BEGIN Data provided
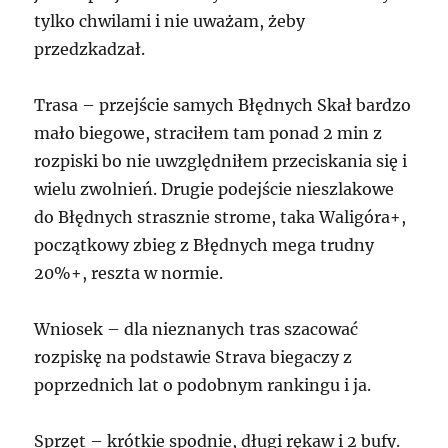
tylko chwilami i nie uważam, żeby
przedzkadzał.
Trasa – przejście samych Błędnych Skał bardzo
mało biegowe, straciłem tam ponad 2 min z
rozpiski bo nie uwzględniłem przeciskania się i
wielu zwolnień. Drugie podejście nieszlakowe
do Błędnych strasznie strome, taka Waligóra+,
początkowy zbieg z Błędnych mega trudny
20%+, reszta w normie.
Wniosek – dla nieznanych tras szacować
rozpiskę na podstawie Strava biegaczy z
poprzednich lat o podobnym rankingu i ja.
Sprzęt – krótkie spodnie, długi rękaw i 2 bufy.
END Data provided
> [What is expected]: Pick out every line of the listing containing the word "Błędnych", and show those lines.

> [Exercise answer]:
Trasa – przejście samych Błędnych Skał bardzo
do Błędnych strasznie strome, taka Waligóra+,
początkowy zbieg z Błędnych mega trudny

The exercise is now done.